29,238 supporters watched England’s women play against Brazil in what was the biggest ever crowd for the team in a home fixture away from Wembley.
No fewer than five of Neville’s starting line-up have roots in the north east, and the it was the locals who led the ringing endorsements of the supporters.
Arsenal’s Beth Mead, originally from Hinderwell, near Whitby, was a childhood Boro fan and studied at Teesside University, and says she relished the occasion.
“It was amazing,” she said. “That’s why us girls have been saying, ‘Get some games up in the north east’.
“Everyone loves the football here, it was a great crowd and a great atmosphere.
“I owe a lot to my time in Middlesbrough, on and off the field, and it holds a big place in my heart. The reception we got was amazing. It was a really enjoyable game for me - apart from losing.”
Mead revealed in an interview printed in the matchday programme that she had spent many an afternoon watching on the terraces at the Riverside, so to be out on the pitch was extra special.
“When I went out onto the pitch, I said to all the girls, ‘I used to sit behind that goal and watch the games’,” she said.
“So, it was special for me to play here and special for my family to watch me play here considering I used to be a little girl watching from the stands.
“We say we want to inspire a generation, so it was nice to see so many young faces in the crowd. We want to inspire young girls to play football.”
A cruciate ligament injury had prevented Stockton-born Jordan Nobbs from participating in the World Cup over the summer, with the midfielder instead involved as a pundit on the BBC.
But Nobbs is now back in the fold, and echoed Mead’s comments on her returning to the starting XI on Saturday.
“It was a nice moment to be back playing,” she said.
“The support we’ve had up here in the north east has been one of the best we’ve ever had, and it’s nice to hear the northern voices when you’re signing autographs at the end of the game. It was also nice to see my family and friends in the crowd.
“It’s pretty incredible the way times have changed really. Hopefully, the young kids that are seeing us now will, in ten, 20 years’ time, say they were here watching the game at Middlesbrough, watching the Lionesses, and there was a time when that wasn’t possible.”
32-year-old Manchester City midfielder Jill Scott, who hails from Sunderland, is one of the more experienced heads in the England dressing room, and said Saturday’s atmosphere will stand the squad in good stead for competitive action.
“It replicates being at a major championship,” she said.
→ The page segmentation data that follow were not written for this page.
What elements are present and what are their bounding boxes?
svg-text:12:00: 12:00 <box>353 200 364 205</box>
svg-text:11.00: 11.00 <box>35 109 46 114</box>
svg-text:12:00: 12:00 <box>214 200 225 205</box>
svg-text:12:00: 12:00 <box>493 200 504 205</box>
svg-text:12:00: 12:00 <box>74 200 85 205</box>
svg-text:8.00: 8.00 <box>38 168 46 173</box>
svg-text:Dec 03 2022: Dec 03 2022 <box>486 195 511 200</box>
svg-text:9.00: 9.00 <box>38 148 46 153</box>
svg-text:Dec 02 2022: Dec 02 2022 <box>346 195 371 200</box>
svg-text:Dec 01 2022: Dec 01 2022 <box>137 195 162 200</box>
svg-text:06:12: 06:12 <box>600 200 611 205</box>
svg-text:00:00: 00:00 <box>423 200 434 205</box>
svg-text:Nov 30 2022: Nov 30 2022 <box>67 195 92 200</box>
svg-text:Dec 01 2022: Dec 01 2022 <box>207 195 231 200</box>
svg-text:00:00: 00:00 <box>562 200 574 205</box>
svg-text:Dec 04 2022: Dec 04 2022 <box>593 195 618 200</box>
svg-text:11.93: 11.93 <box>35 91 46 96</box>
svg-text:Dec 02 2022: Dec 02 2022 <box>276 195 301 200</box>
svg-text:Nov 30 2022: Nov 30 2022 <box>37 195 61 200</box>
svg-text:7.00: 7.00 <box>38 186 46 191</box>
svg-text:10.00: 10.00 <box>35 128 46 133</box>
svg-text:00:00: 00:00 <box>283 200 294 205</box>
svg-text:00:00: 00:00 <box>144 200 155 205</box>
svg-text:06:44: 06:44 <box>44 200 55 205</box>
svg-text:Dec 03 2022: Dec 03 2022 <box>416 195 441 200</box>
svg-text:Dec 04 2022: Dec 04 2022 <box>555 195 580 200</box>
“Having 25,000 in home games when it’s not a Euros or a major championship, makes all the difference. The great atmosphere helps us get used to that environment before heading into tournaments and not getting freaked out when you get there.
“It’s great to see how well-loved women’s football is in the north east. That’s where I got my passion, and that’s why you now see about seven girls in the squad from the north east.”
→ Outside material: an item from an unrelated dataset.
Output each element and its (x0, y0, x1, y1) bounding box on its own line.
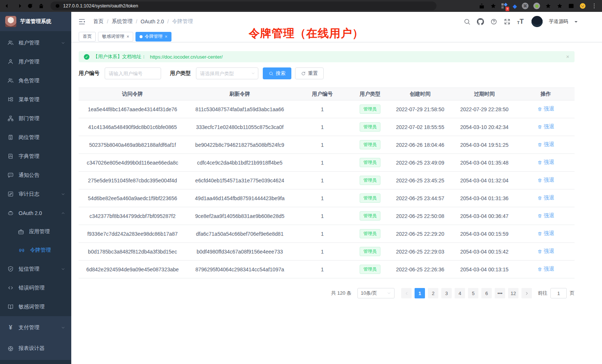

Head coach Phil Neville added that the Riverside atmosphere was “the best he's ever witnessed” at a women's game.
“It felt like a proper atmosphere. It didn’t feel like a carnival, it felt like a proper football atmosphere,” he said.
“There was a buzz in the air from the warm-up and you could feel the atmosphere in the air. I think that really inspired our players, and that’s the type of atmosphere we want to play in.
“I’m sure they’ve gone home convinced they’ve seen a really good football team play unbelievably well, but just not got their just rewards. They’ve seen a good game of football.”